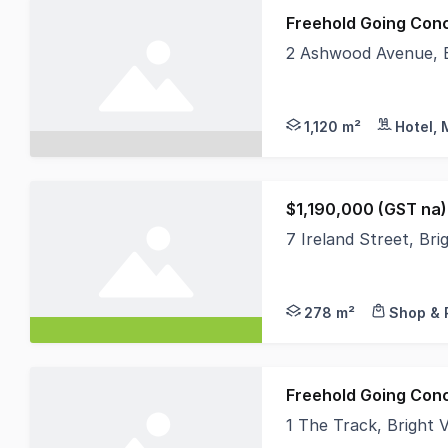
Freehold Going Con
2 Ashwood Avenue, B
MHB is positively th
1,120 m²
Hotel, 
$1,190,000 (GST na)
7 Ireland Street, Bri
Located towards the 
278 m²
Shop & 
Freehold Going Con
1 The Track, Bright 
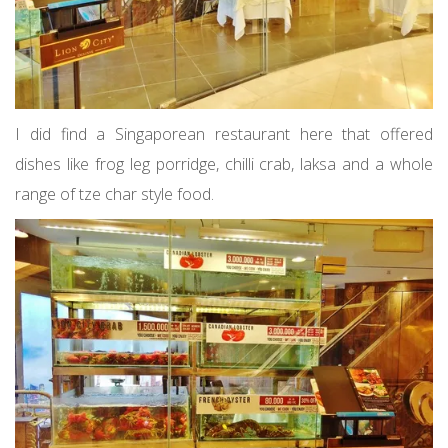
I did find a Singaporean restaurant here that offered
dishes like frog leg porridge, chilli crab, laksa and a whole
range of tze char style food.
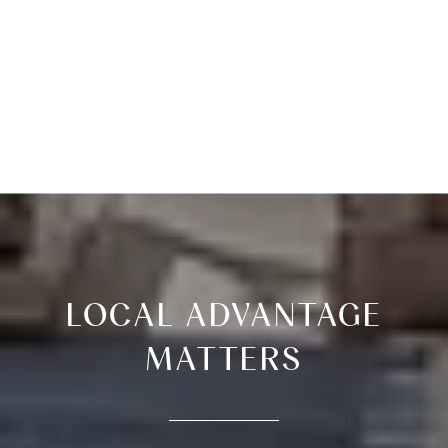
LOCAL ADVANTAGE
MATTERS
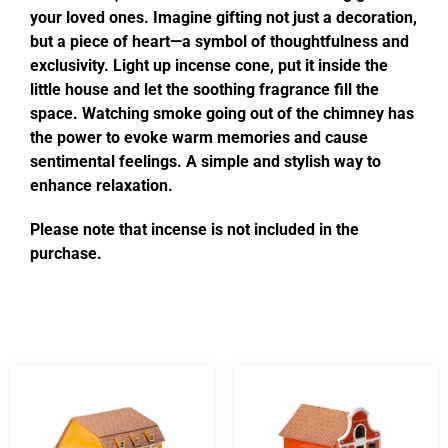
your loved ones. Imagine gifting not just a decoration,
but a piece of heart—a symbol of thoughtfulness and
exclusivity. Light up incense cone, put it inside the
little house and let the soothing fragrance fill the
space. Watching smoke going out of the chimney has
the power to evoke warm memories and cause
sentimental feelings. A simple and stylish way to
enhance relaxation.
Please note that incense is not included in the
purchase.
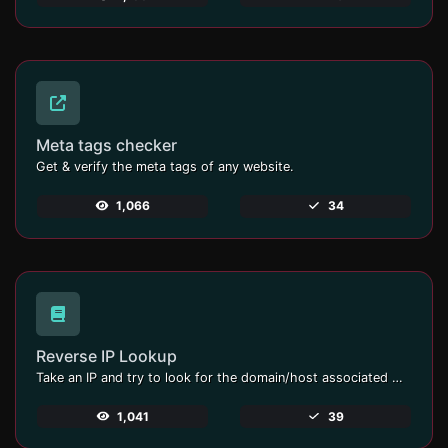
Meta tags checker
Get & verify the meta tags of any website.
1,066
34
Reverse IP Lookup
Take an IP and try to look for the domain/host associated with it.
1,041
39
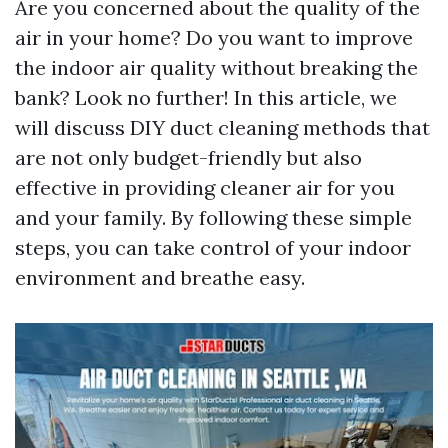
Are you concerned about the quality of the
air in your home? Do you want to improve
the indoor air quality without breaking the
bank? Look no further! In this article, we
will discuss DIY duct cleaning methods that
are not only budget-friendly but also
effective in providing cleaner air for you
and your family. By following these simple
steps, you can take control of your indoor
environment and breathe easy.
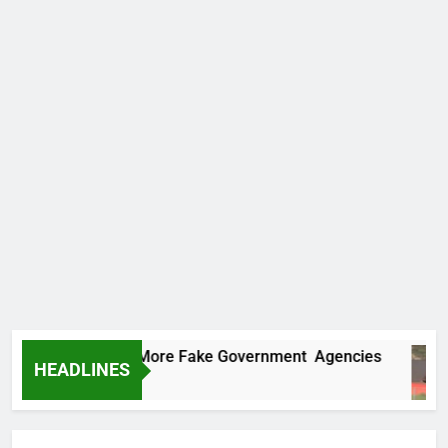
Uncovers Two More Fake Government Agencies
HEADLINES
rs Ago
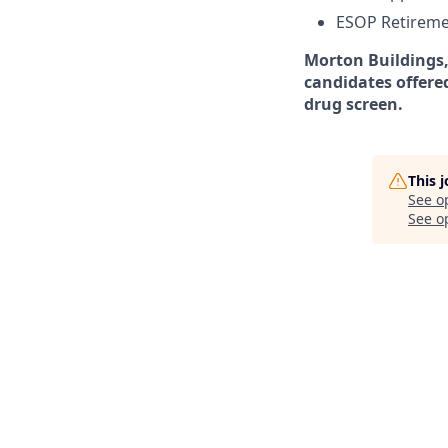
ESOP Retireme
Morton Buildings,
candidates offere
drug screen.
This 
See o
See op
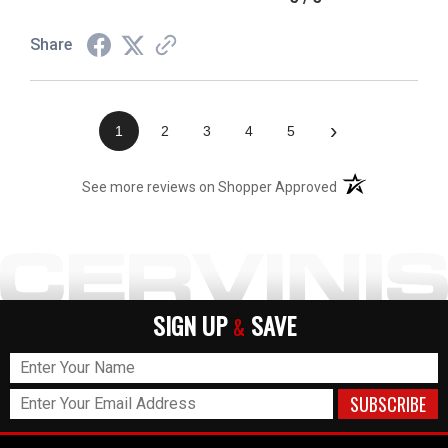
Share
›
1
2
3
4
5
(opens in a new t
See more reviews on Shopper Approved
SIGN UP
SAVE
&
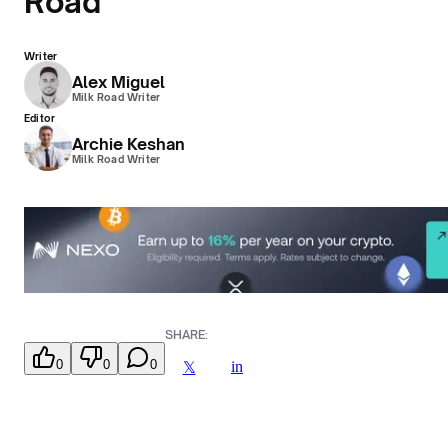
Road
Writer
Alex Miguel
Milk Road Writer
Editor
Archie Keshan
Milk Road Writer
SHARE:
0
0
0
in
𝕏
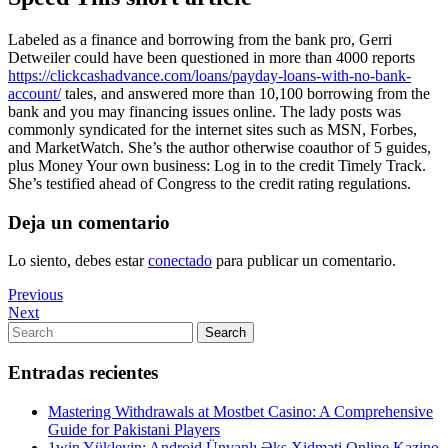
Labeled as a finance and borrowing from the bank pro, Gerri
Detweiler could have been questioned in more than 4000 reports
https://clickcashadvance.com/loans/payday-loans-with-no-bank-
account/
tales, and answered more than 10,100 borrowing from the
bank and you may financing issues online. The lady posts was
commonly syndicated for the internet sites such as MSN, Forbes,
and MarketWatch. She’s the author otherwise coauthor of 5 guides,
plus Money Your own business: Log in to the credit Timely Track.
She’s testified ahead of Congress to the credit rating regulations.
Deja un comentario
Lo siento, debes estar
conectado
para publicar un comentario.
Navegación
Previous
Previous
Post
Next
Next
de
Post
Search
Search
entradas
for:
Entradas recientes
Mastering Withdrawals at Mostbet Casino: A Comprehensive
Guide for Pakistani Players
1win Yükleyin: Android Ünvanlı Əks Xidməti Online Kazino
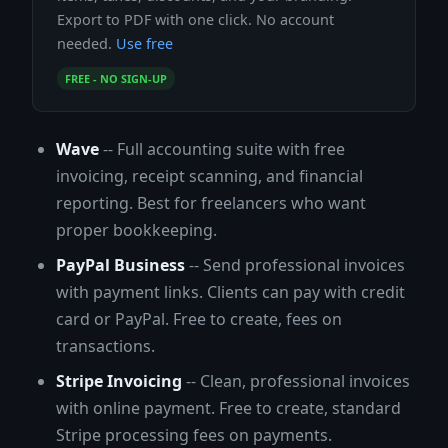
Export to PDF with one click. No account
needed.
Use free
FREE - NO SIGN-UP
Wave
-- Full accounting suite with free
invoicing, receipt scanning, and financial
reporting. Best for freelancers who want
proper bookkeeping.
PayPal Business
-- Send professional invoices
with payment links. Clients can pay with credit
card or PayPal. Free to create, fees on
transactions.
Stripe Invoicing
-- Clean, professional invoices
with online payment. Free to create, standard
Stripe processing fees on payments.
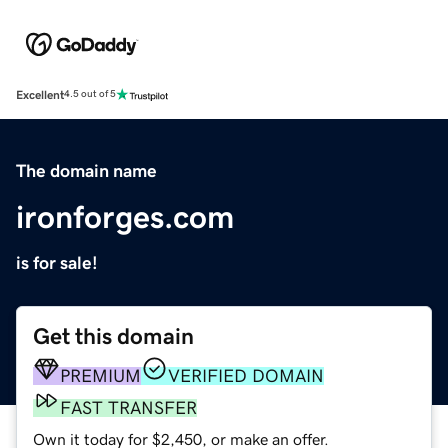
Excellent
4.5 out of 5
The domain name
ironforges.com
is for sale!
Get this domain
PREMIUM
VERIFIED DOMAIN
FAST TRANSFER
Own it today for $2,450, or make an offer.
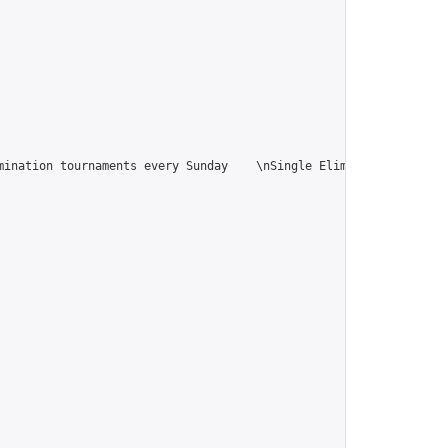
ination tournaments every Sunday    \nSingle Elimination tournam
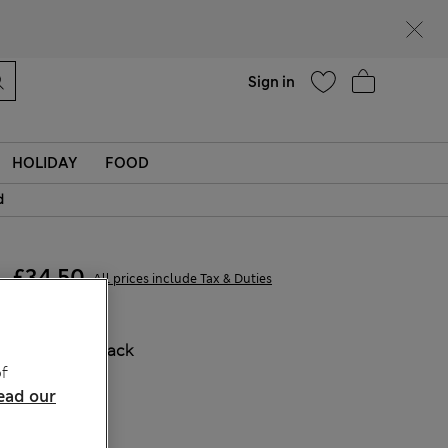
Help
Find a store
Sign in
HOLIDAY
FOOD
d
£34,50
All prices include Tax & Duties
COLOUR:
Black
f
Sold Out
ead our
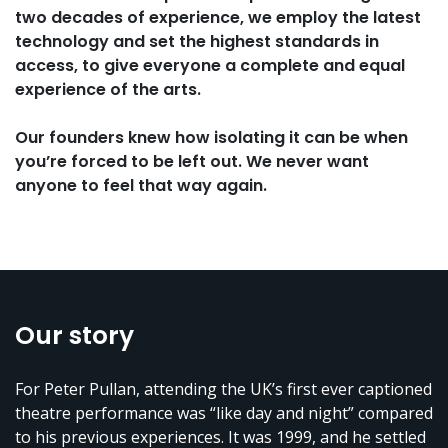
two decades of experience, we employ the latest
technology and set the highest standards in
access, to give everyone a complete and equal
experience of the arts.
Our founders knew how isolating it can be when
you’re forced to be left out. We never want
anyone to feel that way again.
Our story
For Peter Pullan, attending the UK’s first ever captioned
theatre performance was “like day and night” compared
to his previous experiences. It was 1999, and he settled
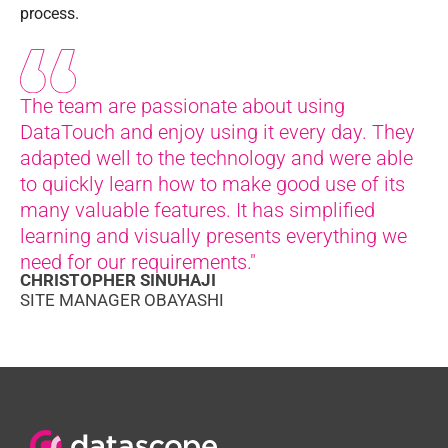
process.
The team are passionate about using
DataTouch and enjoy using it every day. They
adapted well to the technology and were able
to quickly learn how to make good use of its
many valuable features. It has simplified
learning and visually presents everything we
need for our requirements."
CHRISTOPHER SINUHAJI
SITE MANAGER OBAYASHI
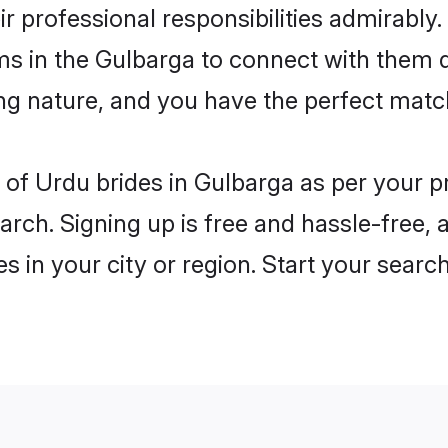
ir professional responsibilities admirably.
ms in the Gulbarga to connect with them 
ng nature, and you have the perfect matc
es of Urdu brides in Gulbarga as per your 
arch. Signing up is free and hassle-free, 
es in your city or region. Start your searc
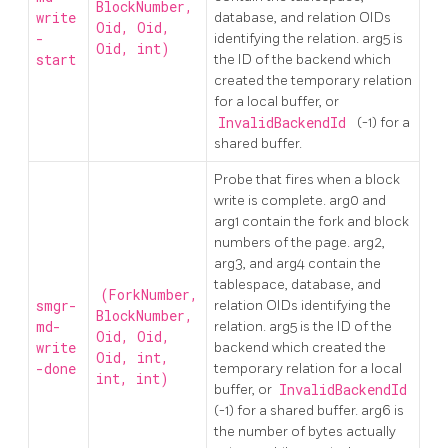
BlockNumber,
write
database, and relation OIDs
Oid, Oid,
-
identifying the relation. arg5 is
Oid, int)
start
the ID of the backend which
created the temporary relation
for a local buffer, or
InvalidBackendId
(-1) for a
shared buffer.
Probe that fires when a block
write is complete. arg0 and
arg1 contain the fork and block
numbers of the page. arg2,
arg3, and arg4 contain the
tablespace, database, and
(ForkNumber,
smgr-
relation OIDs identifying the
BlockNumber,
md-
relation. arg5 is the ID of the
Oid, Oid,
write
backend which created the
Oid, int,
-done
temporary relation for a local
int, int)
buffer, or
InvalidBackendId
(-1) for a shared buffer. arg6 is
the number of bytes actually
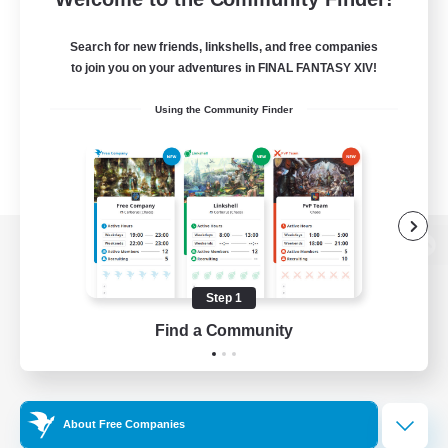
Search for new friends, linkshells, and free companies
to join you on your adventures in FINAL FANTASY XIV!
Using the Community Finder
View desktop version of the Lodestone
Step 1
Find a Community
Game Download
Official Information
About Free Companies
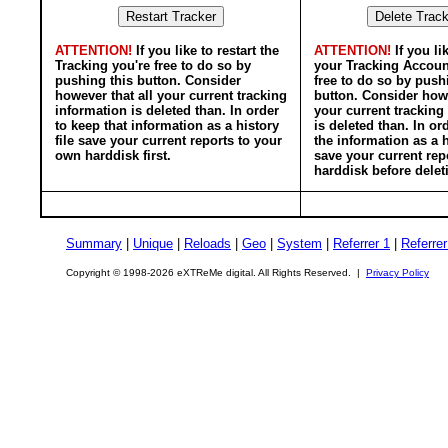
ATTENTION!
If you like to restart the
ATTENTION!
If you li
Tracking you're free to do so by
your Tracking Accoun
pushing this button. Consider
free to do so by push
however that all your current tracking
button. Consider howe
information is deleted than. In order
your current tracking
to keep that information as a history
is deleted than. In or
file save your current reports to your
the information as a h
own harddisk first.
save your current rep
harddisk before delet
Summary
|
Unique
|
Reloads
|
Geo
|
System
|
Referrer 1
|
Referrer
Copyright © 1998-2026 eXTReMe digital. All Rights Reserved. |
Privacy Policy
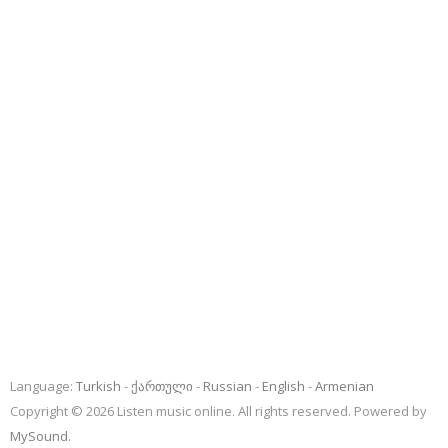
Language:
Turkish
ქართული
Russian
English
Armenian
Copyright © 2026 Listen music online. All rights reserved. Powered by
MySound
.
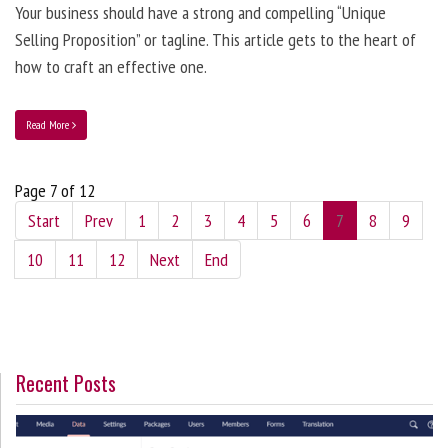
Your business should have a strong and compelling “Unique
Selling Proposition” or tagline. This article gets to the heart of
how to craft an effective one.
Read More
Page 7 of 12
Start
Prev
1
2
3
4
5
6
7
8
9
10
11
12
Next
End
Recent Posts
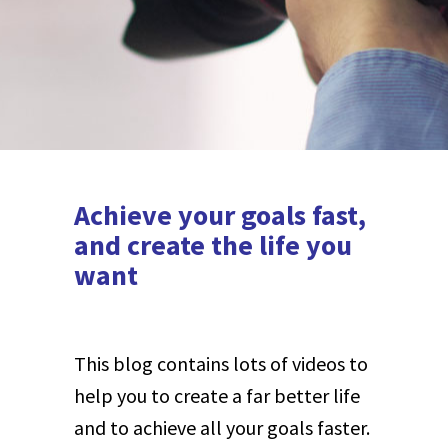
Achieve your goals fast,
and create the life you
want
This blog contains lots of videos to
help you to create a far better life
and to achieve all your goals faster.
**********
◆ **TASK**
Copy the listing above verbatim, leaving out pictures.

◆ **SOLUTION FOR THIS TASK**
Freehold Going Con
2 Ashwood Avenue, B
MHB is positively th
1,120 m²
Hotel, 
$1,190,000 (GST na)
7 Ireland Street, Bri
Located towards the 
278 m²
Shop & 
Freehold Going Con
1 The Track, Bright 
I did find a Singaporean restaurant here that offered
dishes like frog leg porridge, chilli crab, laksa and a whole
range of tze char style food.
LOCAL ADVANTAGE
MATTERS
your loved ones. Imagine gifting not just a decoration,
but a piece of heart—a symbol of thoughtfulness and
exclusivity. Light up incense cone, put it inside the
little house and let the soothing fragrance fill the
space. Watching smoke going out of the chimney has
the power to evoke warm memories and cause
sentimental feelings. A simple and stylish way to
enhance relaxation.
Please note that incense is not included in the
purchase.
Meta tags checker
Get & verify the meta tags of any website.
1,066
34
Reverse IP Lookup
Take an IP and try to look for the domain/host associated with it.
1,041
39
Are you concerned about the quality of the
air in your home? Do you want to improve
the indoor air quality without breaking the
bank? Look no further! In this article, we
will discuss DIY duct cleaning methods that
are not only budget-friendly but also
effective in providing cleaner air for you
and your family. By following these simple
steps, you can take control of your indoor
environment and breathe easy.
Uncovers Two More Fake Government Agencies
HEADLINES
rs Ago
ESOP Retireme
Morton Buildings,
candidates offere
drug screen.
This 
See o
See op
Share
›
1
2
3
4
5
(opens in a new t
See more reviews on Shopper Approved
SIGN UP
SAVE
&
Road
Writer
Alex Miguel
Milk Road Writer
Editor
Archie Keshan
Milk Road Writer
SHARE:
0
0
0
in
𝕏
Labeled as a finance and borrowing from the bank pro, Gerri
Detweiler could have been questioned in more than 4000 reports
https://clickcashadvance.com/loans/payday-loans-with-no-bank-
account/
tales, and answered more than 10,100 borrowing from the
bank and you may financing issues online. The lady posts was
commonly syndicated for the internet sites such as MSN, Forbes,
and MarketWatch. She’s the author otherwise coauthor of 5 guides,
plus Money Your own business: Log in to the credit Timely Track.
She’s testified ahead of Congress to the credit rating regulations.
Deja un comentario
Lo siento, debes estar
conectado
para publicar un comentario.
Navegación
Previous
Previous
Post
Next
Next
de
Post
Search
Search
entradas
for:
Entradas recientes
Mastering Withdrawals at Mostbet Casino: A Comprehensive
Guide for Pakistani Players
1win Yükleyin: Android Ünvanlı Əks Xidməti Online Kazino
Export to PDF with one click. No account
needed.
Use free
FREE - NO SIGN-UP
Wave
-- Full accounting suite with free
invoicing, receipt scanning, and financial
reporting. Best for freelancers who want
proper bookkeeping.
PayPal Business
-- Send professional invoices
with payment links. Clients can pay with credit
card or PayPal. Free to create, fees on
transactions.
Stripe Invoicing
-- Clean, professional invoices
with online payment. Free to create, standard
Stripe processing fees on payments.
Excellent
4.5 out of 5
The domain name
ironforges.com
is for sale!
Get this domain
PREMIUM
VERIFIED DOMAIN
FAST TRANSFER
Own it today for $2,450, or make an offer.
ination tournaments every Sunday    \nSingle Elimination tournam
Help
Find a store
Sign in
HOLIDAY
FOOD
d
£34,50
All prices include Tax & Duties
COLOUR:
Black
f
Sold Out
ead our
two decades of experience, we employ the latest
technology and set the highest standards in
access, to give everyone a complete and equal
experience of the arts.
Our founders knew how isolating it can be when
you’re forced to be left out. We never want
anyone to feel that way again.
Our story
For Peter Pullan, attending the UK’s first ever captioned
theatre performance was “like day and night” compared
to his previous experiences. It was 1999, and he settled
process.
The team are passionate about using
DataTouch and enjoy using it every day. They
adapted well to the technology and were able
to quickly learn how to make good use of its
many valuable features. It has simplified
learning and visually presents everything we
need for our requirements."
CHRISTOPHER SINUHAJI
SITE MANAGER OBAYASHI
ir professional responsibilities admirably.
ms in the Gulbarga to connect with them 
ng nature, and you have the perfect matc
es of Urdu brides in Gulbarga as per your 
arch. Signing up is free and hassle-free, 
es in your city or region. Start your searc
BlockNumber,
write
database, and relation OIDs
Oid, Oid,
-
identifying the relation. arg5 is
Oid, int)
start
the ID of the backend which
created the temporary relation
for a local buffer, or
InvalidBackendId
(-1) for a
shared buffer.
Probe that fires when a block
write is complete. arg0 and
arg1 contain the fork and block
numbers of the page. arg2,
arg3, and arg4 contain the
tablespace, database, and
(ForkNumber,
smgr-
relation OIDs identifying the
BlockNumber,
md-
relation. arg5 is the ID of the
Oid, Oid,
write
backend which created the
Oid, int,
-done
temporary relation for a local
int, int)
buffer, or
InvalidBackendId
(-1) for a shared buffer. arg6 is
the number of bytes actually
Search for new friends, linkshells, and free companies
to join you on your adventures in FINAL FANTASY XIV!
Using the Community Finder
View desktop version of the Lodestone
Step 1
Find a Community
Game Download
Official Information
About Free Companies
ATTENTION!
If you like to restart the
ATTENTION!
If you li
Tracking you're free to do so by
your Tracking Accoun
pushing this button. Consider
free to do so by push
however that all your current tracking
button. Consider howe
information is deleted than. In order
your current tracking
to keep that information as a history
is deleted than. In or
file save your current reports to your
the information as a h
own harddisk first.
save your current rep
harddisk before delet
Summary
|
Unique
|
Reloads
|
Geo
|
System
|
Referrer 1
|
Referrer
Copyright © 1998-2026 eXTReMe digital. All Rights Reserved. |
Privacy Policy
Language:
Turkish
ქართული
Russian
English
Armenian
Copyright © 2026 Listen music online. All rights reserved. Powered by
MySound
.
Your business should have a strong and compelling “Unique
Selling Proposition” or tagline. This article gets to the heart of
how to craft an effective one.
Read More
Page 7 of 12
Start
Prev
1
2
3
4
5
6
7
8
9
10
11
12
Next
End
Recent Posts
Achieve your goals fast,
and create the life you
want
This blog contains lots of videos to
help you to create a far better life
and to achieve all your goals faster.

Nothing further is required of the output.